Terkait peran negara, ekstraktivisme baru telah menimbulkan pertanyaan tentang peran negara dalam mengelola sumber daya alam dan mengatur aktivitas ekstraktivisme. Apakah negara harus memprioritaskan pertumbuhan ekonomi dan pendapatan, ataukah harus melindungi hak-hak masyarakat dan lingkungan? Terkait dampak sosial-lingkungan, ekstraktivisme baru telah menimbulkan dampak negatif pada masyarakat dan lingkungan, seperti kerusakan lingkungan, penggantian paksa masyarakat, dan kehilangan hak-hak masyarakat. 

Meskipun ekstraktivisme baru juga dapat membawa manfaat ekonomi dan pembangunan, Gudynas (2012) tetap berargumen bahwa ekstraktivisme baru telah menimbulkan ambivalensi dalam peran negara dan dampak sosial-lingkungan, dan bahwa perlu ada pendekatan yang lebih kritis dan berimbang dalam mengelola sumber daya alam dan mengatur aktivitas ekstraktivisme.
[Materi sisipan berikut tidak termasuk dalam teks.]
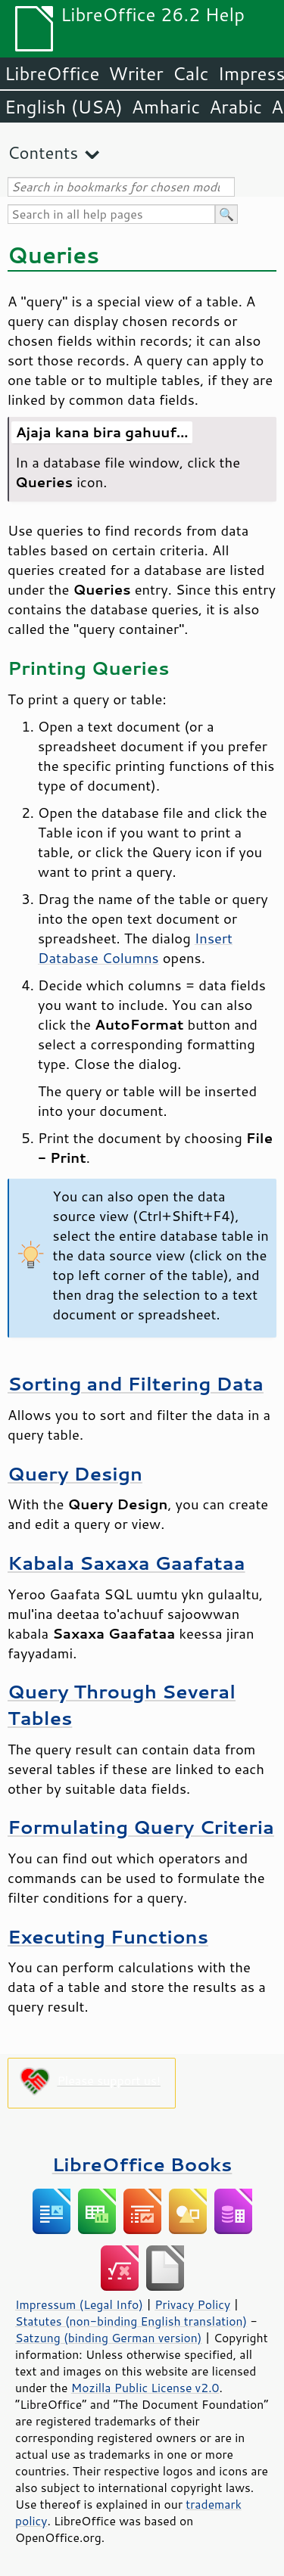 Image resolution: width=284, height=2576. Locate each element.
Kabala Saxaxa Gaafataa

Di Indonesia, bencana alam yang semakin sering dan parah telah menjadi ancaman nyata dan potensial bagi kehidupan masyarakat. Perubahan iklim telah meningkatkan risiko bencana alam di Indonesia (BAPPENAS, 2010: Laporan Kajian Dampak Perubahan Iklim terhadap Bencana Alam di Indonesia). Namun, politik ekstraktivisme yang memprioritaskan eksploitasi sumber daya alam untuk kepentingan ekonomi juga telah menjadi salah satu faktor utama yang menyebabkan bencana alam struktural, yaitu bencana alam yang disebabkan oleh aktivitas ekstraktivisme yang tidak berkelanjutan. 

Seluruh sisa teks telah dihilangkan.